Dans une période de débat politique confus, le livre de Grégoire Kauffmann « le Nouveau Front national, les vieux habits du populisme »[1] est utile pour décrypter et analyser le discours de ce parti. Ce n’est pas la première fois que l’extrême droite tente de se draper d’habits plus présentable. Le premier à l’avoir fait c’est en fait Jean Marie Le Pen.

Après Mai 68 et la dissolution « d’Occident », (groupuscule dont, rappelons au passage, qu’Alain Madelin, Gérard Longuet et Patrick Devedjian entre autre, furent dirigeants), et sa renaissance sous le nom « d’Ordre Nouveau », l’extrême droit cherche à se banaliser dans « un parti légal et normal ». C’est par une décision du 2° congrès « d’Ordre Nouveau » que nait en 1972, le Front National. Jean Marie Le Pen est approché par les responsables d’Ordre Nouveau, pour prendre la présidence de ce nouveau parti. Il est choisi car il donne une image respectable (en comparaison aux groupuscules qui se sont illustrés par leur violence dans leur combat avec l’extrême gauche). « Le Pen est alors un pur produit de la tradition poujadiste et Algérie Française, pétrie d’anti communisme et d’antigaullisme. Une droite décomplexée, autoritaire, voire musclée, mais respectueuse des institutions ». Voilà donc Jean Marie Le Pen dans la peau de celui qui est chargé de dédiaboliser l’extrême droite. « Que le premier dirigeant du FN, qui devait se faire au fil du temps le principal obstacle à la « dédiabolisation », ait originellement été choisi pour mettre en œuvre cette stratégie n’est pas l’une des moindres bizarrerie de l’histoire frontiste ».

C’est la fille de ce dernier qui aujourd’hui, entreprend une démarche de « dédiabolisation». Mais ne nous y trompons pas. « En prétendant faire peau neuve le parti de Marine Le Pen renoue pourtant à plusieurs titres avec le système de valeurs hérité des jeunes néofascistes d’Ordre Nouveau qui lancèrent le Front National en 1972 »

Deux grandes tendances singularisent les origines du Front national, nous rappellent Grégoire Kauffmann. « Ces 2 lignes politiques en friction traduisent les contradictions originelles propres à la stratégie de dédiabolisation ».

D’un côté, ces jeunes militants d’ON, qui rapidement vont retourner à leur extrémisme initial.

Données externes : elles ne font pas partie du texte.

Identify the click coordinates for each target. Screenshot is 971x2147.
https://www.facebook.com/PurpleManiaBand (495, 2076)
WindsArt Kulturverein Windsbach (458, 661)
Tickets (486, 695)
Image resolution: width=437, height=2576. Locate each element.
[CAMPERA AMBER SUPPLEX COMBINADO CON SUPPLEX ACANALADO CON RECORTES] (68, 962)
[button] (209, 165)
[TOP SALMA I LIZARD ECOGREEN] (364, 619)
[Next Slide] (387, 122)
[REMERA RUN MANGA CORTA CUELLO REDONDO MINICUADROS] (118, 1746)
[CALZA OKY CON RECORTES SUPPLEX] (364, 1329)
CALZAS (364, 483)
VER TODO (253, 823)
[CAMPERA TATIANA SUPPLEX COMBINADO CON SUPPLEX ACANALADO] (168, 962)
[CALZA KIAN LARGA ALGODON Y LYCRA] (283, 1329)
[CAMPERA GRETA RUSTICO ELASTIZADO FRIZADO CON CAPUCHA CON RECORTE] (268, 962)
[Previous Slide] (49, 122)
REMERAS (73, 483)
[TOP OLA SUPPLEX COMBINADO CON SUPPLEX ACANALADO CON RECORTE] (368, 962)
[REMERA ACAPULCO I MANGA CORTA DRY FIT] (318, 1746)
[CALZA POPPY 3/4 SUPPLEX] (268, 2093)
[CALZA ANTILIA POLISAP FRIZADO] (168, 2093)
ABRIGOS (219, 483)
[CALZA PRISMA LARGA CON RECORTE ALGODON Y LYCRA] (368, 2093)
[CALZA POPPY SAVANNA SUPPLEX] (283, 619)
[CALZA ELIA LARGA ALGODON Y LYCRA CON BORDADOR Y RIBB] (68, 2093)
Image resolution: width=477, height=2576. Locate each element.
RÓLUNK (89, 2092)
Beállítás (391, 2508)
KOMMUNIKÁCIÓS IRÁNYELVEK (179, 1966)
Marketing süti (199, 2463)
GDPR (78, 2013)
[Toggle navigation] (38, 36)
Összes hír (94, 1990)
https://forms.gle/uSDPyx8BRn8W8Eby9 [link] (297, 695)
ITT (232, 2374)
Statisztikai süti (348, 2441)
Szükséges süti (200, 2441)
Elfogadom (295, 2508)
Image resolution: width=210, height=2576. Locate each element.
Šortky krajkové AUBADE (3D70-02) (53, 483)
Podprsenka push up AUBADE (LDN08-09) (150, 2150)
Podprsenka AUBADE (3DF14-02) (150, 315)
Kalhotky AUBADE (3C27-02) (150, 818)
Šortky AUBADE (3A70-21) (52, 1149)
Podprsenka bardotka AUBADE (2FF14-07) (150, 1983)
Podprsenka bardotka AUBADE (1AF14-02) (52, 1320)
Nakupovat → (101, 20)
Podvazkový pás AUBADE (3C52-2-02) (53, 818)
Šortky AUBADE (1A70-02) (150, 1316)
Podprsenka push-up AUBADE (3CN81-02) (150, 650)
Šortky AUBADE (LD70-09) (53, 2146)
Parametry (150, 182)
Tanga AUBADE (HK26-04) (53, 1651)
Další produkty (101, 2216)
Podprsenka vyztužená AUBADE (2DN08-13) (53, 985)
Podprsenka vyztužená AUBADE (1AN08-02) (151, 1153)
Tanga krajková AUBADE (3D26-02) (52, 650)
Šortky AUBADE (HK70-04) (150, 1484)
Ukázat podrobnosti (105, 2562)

De l’autre Jean Marie Le Pen qui va assurer un temps, la continuité d’une ligne plus modérée.

A 45 ans de distance, nous dit l’auteur, « les éléments de continuité sont légions entre le discours de Marine Le Pen et les présupposés doctrinaux du Nationalisme révolutionnaire jadis porté par Ordre Nouveauqui entendaient proposer une 3° voie entre communisme et capitalisme . Si de fait, aujourd’hui de par la disparition du bloc de l’Est, « l’antimarxiste militant ne subsiste plus aujourd’hui au FN qu’à l’état fossile, l’antilibéralisme économique, quant à lui, se porte bien. C’est d’abord de ce côté qu’il faut chercher les éléments de continuité entre le « Ni droite, Ni gauche », d’Ordre Nouveau et celui de Marine Le Pen.

Cet antilibéralisme gauchise le discours du FN et apparait ainsi comme une force alternative à ceux que Marine Le Pen identifient comme les oubliés de la Gauche. L’auteur nous rappelle que « Si cette gauchisation du FN s’insère dans un contexte inédit, que Marine Le Pen se plait à simplifier entre « patriotes » et « mondialistes », elle peut s’interpréter comme la résurgence d’une vieille tradition… Ses sources d’inspiration puisent davantage dans le terreau du jacobinisme à prétention sociale qu’aux tréfonds de la droite traditionnaliste, remontent au sans-culottisme plutôt qu’à la réaction, renouent avec les utopies du socialisme pré marxiste ou antimarxiste plutôt qu’aux nostalgies de la contre révolution »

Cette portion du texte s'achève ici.